Beyoncé Knowles memorably said: “People don’t make albums any more. They just try to sell a bunch of little quick singles.” More than a decade ago, she spoke with startling accuracy on the wash-rinse-and-repeat cycle of music-making. The nameless record executives who want ditties in the key of TikTok. Success itself is an underwhelming boom-bust.
Stereophonic, one of Broadway’s most striking plays of the season, is an allegory of industry greed and artistry. But the play, as a work itself, serves as a triumphant example of what happens when art has the time to develop, to home in on the basics of craft, character and spirit.
Written by David Adjmi over 10 years, it follows a fake British-American rock band in their California studio as they make an album in the 1970s. But it isn’t just another fictional work redolent of Fleetwood Mac, or a usual screed against the music industry. Adjmi, with direction from Daniel Aukin, has carved a compelling tragedy on power, art-making and the derided women propping up male “geniuses”.
The brilliant ensemble communicates through sensual touch, petty low-blows, and music (they all skillfully play their own instruments). The album, fueled by cocaine binges, has left the group exhausted and frayed. They work furiously, recording dozens and dozens of takes into the early mornings (casual mentions of the take count elicits actual gasps).
In this tragedy, our bandmates get exactly what they want, just not what they need. The announcement that the band achieved a lauded album – a dream come true – sits like a bomb about to detonate.

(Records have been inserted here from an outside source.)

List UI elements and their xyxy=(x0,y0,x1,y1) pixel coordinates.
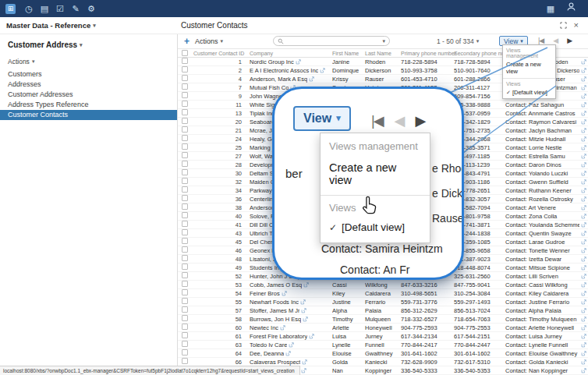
open-record-icon[interactable] xyxy=(581,119,586,125)
settings-icon[interactable]: ⚙ xyxy=(83,0,99,17)
record-range-selector[interactable]: 1 - 50 of 334▾ xyxy=(437,37,479,45)
row-checkbox[interactable] xyxy=(182,92,188,98)
open-record-icon[interactable] xyxy=(581,162,586,168)
workspace-selector[interactable]: Master Data - Reference▾ xyxy=(6,21,96,30)
open-record-icon[interactable] xyxy=(303,282,309,288)
row-checkbox[interactable] xyxy=(182,358,188,364)
open-record-icon[interactable] xyxy=(581,317,586,322)
row-checkbox[interactable] xyxy=(182,195,188,201)
open-record-icon[interactable] xyxy=(581,136,586,142)
row-checkbox[interactable] xyxy=(182,101,188,107)
column-header[interactable]: Customer Contact ID xyxy=(193,51,245,56)
open-record-icon[interactable] xyxy=(301,308,306,313)
sidebar-item-addresses[interactable]: Addresses xyxy=(0,80,177,90)
open-record-icon[interactable] xyxy=(581,248,586,253)
open-record-icon[interactable] xyxy=(581,68,586,73)
row-checkbox[interactable] xyxy=(182,83,188,90)
row-checkbox[interactable] xyxy=(182,281,188,287)
table-row[interactable]: 53Cobb, James O EsqCassiWilkfong847-633-… xyxy=(178,281,588,289)
row-checkbox[interactable] xyxy=(182,135,188,141)
add-record-button[interactable]: + xyxy=(184,36,190,47)
open-record-icon[interactable] xyxy=(581,299,586,305)
open-record-icon[interactable] xyxy=(581,94,586,99)
table-row[interactable]: 61Forest Fire LaboratoryLuisaJurney617-3… xyxy=(178,332,588,341)
open-record-icon[interactable] xyxy=(581,359,586,365)
open-record-icon[interactable] xyxy=(581,128,586,133)
open-record-icon[interactable] xyxy=(581,256,586,262)
app-launcher-icon[interactable]: ⊞ xyxy=(5,4,16,14)
row-checkbox[interactable] xyxy=(182,75,188,81)
row-checkbox[interactable] xyxy=(182,272,188,278)
open-record-icon[interactable] xyxy=(300,299,306,305)
search-box[interactable]: ▾ xyxy=(273,36,390,46)
open-record-icon[interactable] xyxy=(302,359,307,365)
open-record-icon[interactable] xyxy=(581,265,586,271)
row-checkbox[interactable] xyxy=(182,58,188,64)
column-header[interactable]: Primary phone number xyxy=(401,51,454,56)
open-record-icon[interactable] xyxy=(581,222,586,228)
data-models-icon[interactable]: ▤ xyxy=(37,0,52,17)
open-record-icon[interactable] xyxy=(581,154,586,159)
expand-icon[interactable] xyxy=(560,22,567,29)
table-row[interactable]: 58Burrows, Jon H EsqTimothyMulqueen718-3… xyxy=(178,315,588,324)
row-checkbox[interactable] xyxy=(182,289,188,295)
open-record-icon[interactable] xyxy=(581,325,586,331)
open-record-icon[interactable] xyxy=(581,205,586,210)
open-record-icon[interactable] xyxy=(581,368,586,373)
menu-item-create-new-view[interactable]: Create a new view xyxy=(503,59,555,77)
row-checkbox[interactable] xyxy=(182,221,188,227)
open-record-icon[interactable] xyxy=(581,334,586,339)
row-checkbox[interactable] xyxy=(182,178,188,184)
row-checkbox[interactable] xyxy=(182,161,188,167)
tasks-icon[interactable]: ☑ xyxy=(52,0,68,17)
table-row[interactable]: 64Dee, DeannaElouiseGwalthney301-641-160… xyxy=(178,349,588,358)
edit-icon[interactable]: ✎ xyxy=(68,0,83,17)
open-record-icon[interactable] xyxy=(301,368,306,373)
open-record-icon[interactable] xyxy=(289,342,294,348)
row-checkbox[interactable] xyxy=(182,186,188,193)
row-checkbox[interactable] xyxy=(182,118,188,124)
row-checkbox[interactable] xyxy=(182,264,188,270)
row-checkbox[interactable] xyxy=(182,238,188,244)
open-record-icon[interactable] xyxy=(303,317,308,322)
dataset-selector[interactable]: Customer Address▾ xyxy=(8,41,177,49)
row-checkbox[interactable] xyxy=(182,255,188,261)
actions-button[interactable]: Actions▾ xyxy=(195,37,223,45)
sidebar-item-customers[interactable]: Customers xyxy=(0,69,177,80)
user-icon[interactable] xyxy=(565,0,577,17)
row-checkbox[interactable] xyxy=(182,212,188,218)
open-record-icon[interactable] xyxy=(581,282,586,288)
row-checkbox[interactable] xyxy=(182,298,188,304)
row-checkbox[interactable] xyxy=(182,229,188,235)
row-checkbox[interactable] xyxy=(182,66,188,73)
open-record-icon[interactable] xyxy=(581,102,586,108)
open-record-icon[interactable] xyxy=(320,68,325,73)
row-checkbox[interactable] xyxy=(182,126,188,133)
column-header[interactable]: Last Name xyxy=(365,51,401,56)
row-checkbox[interactable] xyxy=(182,341,188,347)
select-all-header[interactable] xyxy=(178,50,193,57)
close-icon[interactable]: × xyxy=(574,21,579,30)
row-checkbox[interactable] xyxy=(182,306,188,313)
row-checkbox[interactable] xyxy=(182,152,188,158)
open-record-icon[interactable] xyxy=(581,76,586,82)
table-row[interactable]: 55Newhart Foods IncJustineFerrario559-73… xyxy=(178,298,588,306)
open-record-icon[interactable] xyxy=(581,145,586,150)
open-record-icon[interactable] xyxy=(309,334,314,339)
open-record-icon[interactable] xyxy=(581,196,586,202)
sidebar-actions-button[interactable]: Actions▾ xyxy=(8,58,177,65)
table-row[interactable]: 63Toledo Iv CareLynelleFunnell770-844-24… xyxy=(178,341,588,349)
open-record-icon[interactable] xyxy=(581,59,586,65)
menu-item-default-view[interactable]: ✓ [Default view] xyxy=(503,87,555,98)
first-page-button[interactable]: |◀ xyxy=(538,37,544,44)
open-record-icon[interactable] xyxy=(581,214,586,219)
open-record-icon[interactable] xyxy=(309,76,314,82)
row-checkbox[interactable] xyxy=(182,246,188,253)
open-record-icon[interactable] xyxy=(581,308,586,313)
history-icon[interactable]: ◷ xyxy=(21,0,37,17)
open-record-icon[interactable] xyxy=(581,179,586,185)
open-record-icon[interactable] xyxy=(581,188,586,193)
column-header[interactable]: Secondary phone number xyxy=(454,51,505,56)
open-record-icon[interactable] xyxy=(296,59,301,65)
open-record-icon[interactable] xyxy=(581,274,586,279)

While mostly heard in quick spurts, music by the former Arcade Fire member Will Butler is memorable, intricate, and foreshadows the Icarian cost of “making it”. Masquerade, set to a thick, funky bass line, spells it out clearly: “Got my ticket to the masquerade / My soul is sold and the money paid.”
In this powder keg, Adjmi constructs a spectrum of patriarchal villains – and the women who maneuver around them. Peter (Tom Pecinka), the band’s maven and de facto leader, is tyrannical and abusive, particularly to his girlfriend/bandmate Diana (Sarah Pidgeon).

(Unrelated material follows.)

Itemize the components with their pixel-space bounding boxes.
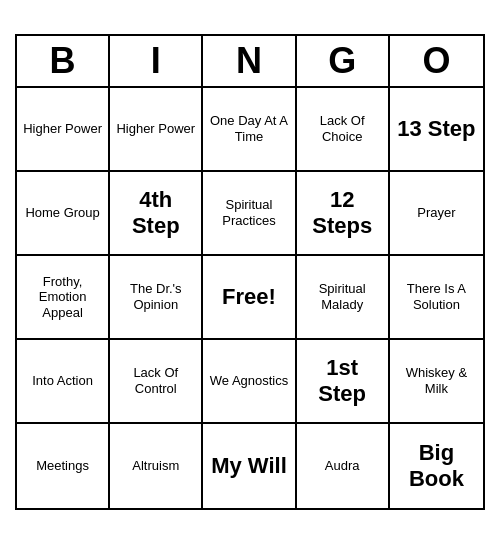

Pecinka and Pidgeon are precise and vivid. To revolting effect, Pecinka nails Peter’s stuntedness (he hilariously skips his brother’s appearance in the Olympics to “make a fucking record”). Pidgeon is equally gripping, constantly forced to negotiate her personhood and artistic merit (she is the band’s vocalist and only member who doesn’t “play” an instrument). Even when she pulls free from Peter’s grasp, the album forces them to collide again.
When coming off of coke binges, bass player Reg (Will Brill) screams in the face of his wife, Holly (Juliana Canfield), the band’s keyboardist. Brill injects sympathy and grief into Reg’s hollow, narrowing in on his flavor of narcissism amid attempts at sobriety. Canfield moves with a subtle and affecting heartbreak in attempts to carve boundaries.
Canfield and Pidgeon, as a friendship and individually, are fierce in their love. Strategic with their sexuality, their camaraderie is another bright spot in Stereophonic’s landscape. Simon (Chris Stack as the band’s resident “nice guy” and drummer) is a referee between the couples, adored by all. Stack is magnetic and charming (in a British way), bringing a necessary adolescence to Simon’s tantrums and flirtation.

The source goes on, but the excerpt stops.